Assimilation of mercury (Hg) into food webs is directly influenced by ecological factors such as local habitat characteristics, species feeding behavior, and movement patterns. Total Hg concentrations ([THg]) in biota from Subarctic latitudes are driven both by broad spatial processes such as long-range atmospheric transport and more local influences such as biovectors and geology. Thus, even relatively pristine protected lands such as national parks are experiencing Hg accumulation. We analyzed [THg] and stable isotopes of carbon (δ13C) and nitrogen (δ15N) in 104 Dolly Varden (Salvelinus malma) collected from two rivers in southeastern Alaska, upstream and downstream of apparent anadromous migration barriers in watersheds with and without glacial coverage. To assess the potential magnitude of marine-derived THg returning to freshwater, we analyzed [THg] in ten adult pink salmon from each study system. There were no differences in Dolly Varden mean [THg] between sites after the data were standardized for fork length, but unadjusted [THg] varied relative to fish size and δ15N values. While previous studies generally show that [THg] increases with higher δ15N values, we found that Dolly Varden below migration barriers and foraging on salmon eggs had the highest δ15N values among all sampled individuals, but the lowest [THg]. Dolly Varden residing below anadromous barriers had δ13C values consistent with marine influence.
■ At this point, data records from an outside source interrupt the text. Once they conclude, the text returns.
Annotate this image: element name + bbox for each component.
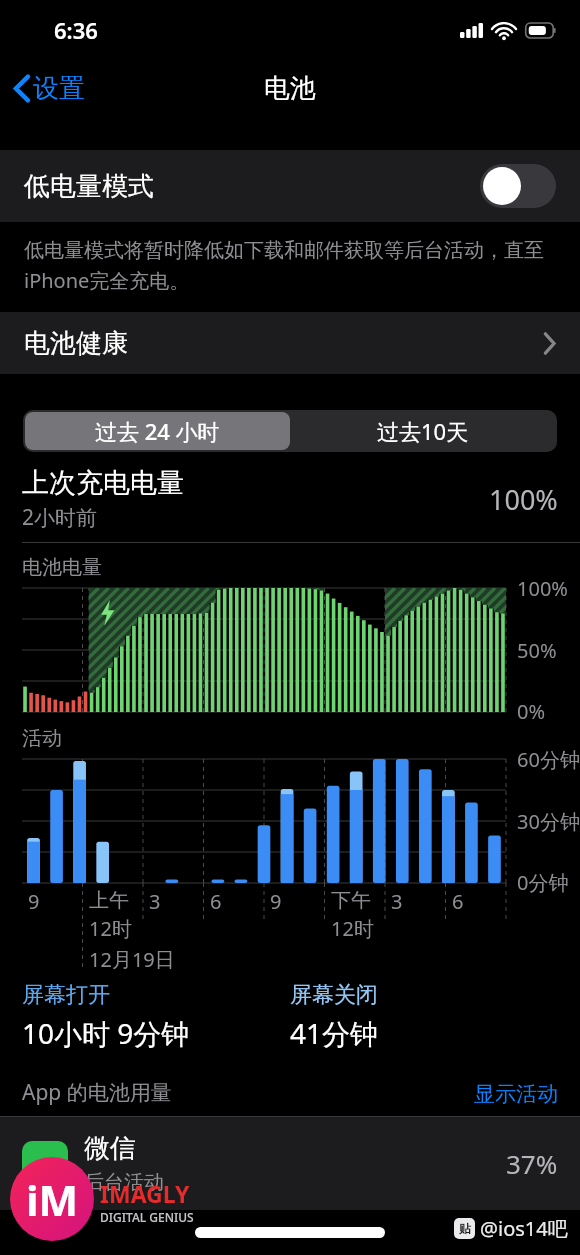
button[interactable]: 显示活动 xyxy=(474,1081,558,1107)
staticText: 60分钟 xyxy=(517,746,580,773)
staticText: 上午 xyxy=(89,888,129,913)
staticText: 屏幕关闭 xyxy=(290,981,378,1009)
staticText: 活动 xyxy=(22,726,62,751)
staticText: 41分钟 xyxy=(290,1014,379,1052)
staticText: 6 xyxy=(452,888,464,915)
staticText: 6 xyxy=(210,888,222,915)
staticText: 0% xyxy=(517,698,546,725)
staticText: DIGITAL GENIUS xyxy=(100,1209,194,1225)
staticText: 电池健康 xyxy=(24,327,128,360)
staticText: 上次充电电量 xyxy=(22,466,184,500)
staticText: IMAGLY xyxy=(100,1178,190,1209)
button[interactable]: 低电量模式开关 xyxy=(480,164,556,208)
staticText: 贴 xyxy=(459,1221,471,1236)
staticText: 6:36 xyxy=(54,15,98,45)
staticText: 低电量模式将暂时降低如下载和邮件获取等后台活动，直至 iPhone完全充电。 xyxy=(24,238,544,294)
staticText: 低电量模式 xyxy=(24,170,154,203)
staticText: 100% xyxy=(517,575,568,602)
staticText: 2小时前 xyxy=(22,503,98,532)
staticText: 微信 xyxy=(84,1132,136,1165)
button[interactable]: 设置 xyxy=(0,64,97,113)
staticText: 12时 xyxy=(89,915,132,942)
staticText: 过去 24 小时 xyxy=(95,416,220,446)
staticText: App 的电池用量 xyxy=(22,1078,172,1107)
button[interactable]: 过去10天 xyxy=(290,412,555,450)
staticText: 12时 xyxy=(331,915,374,942)
staticText: 10小时 9分钟 xyxy=(22,1014,190,1052)
button[interactable]: 低电量模式 xyxy=(0,150,580,222)
button[interactable]: 过去 24 小时 xyxy=(25,412,290,450)
staticText: 9 xyxy=(28,888,40,915)
staticText: 3 xyxy=(149,888,161,915)
staticText: 电池 xyxy=(264,72,316,105)
staticText: 9 xyxy=(270,888,282,915)
staticText: iM xyxy=(26,1171,79,1228)
staticText: 过去10天 xyxy=(377,416,469,446)
button[interactable]: 微信 xyxy=(0,1117,580,1210)
staticText: 0分钟 xyxy=(517,869,569,896)
staticText: 设置 xyxy=(33,72,85,105)
staticText: @ios14吧 xyxy=(480,1215,568,1242)
staticText: 屏幕打开 xyxy=(22,981,110,1009)
staticText: 显示活动 xyxy=(474,1081,558,1107)
staticText: 100% xyxy=(489,481,558,518)
button[interactable]: 电池健康 xyxy=(0,312,580,374)
staticText: 12月19日 xyxy=(89,946,175,973)
staticText: 37% xyxy=(506,1146,558,1181)
staticText: 50% xyxy=(517,637,557,664)
staticText: 后台活动 xyxy=(84,1170,164,1195)
staticText: 30分钟 xyxy=(517,808,580,835)
staticText: 下午 xyxy=(331,888,371,913)
staticText: 电池电量 xyxy=(22,555,102,580)
staticText: 3 xyxy=(391,888,403,915)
Since salmon eggs typically have low [Hg], our results suggest that abundant salmon populations and the dietary subsidy they provide may reduce the annual exposure to [Hg] in egg-eating stream fishes such as Dolly Varden. In addition to identifying a suitable species for freshwater Hg monitoring in southeastern Alaska, our study more broadly implies that river characteristics, location within a river, fish size, and feeding ecology are important factors influencing Hg accumulation.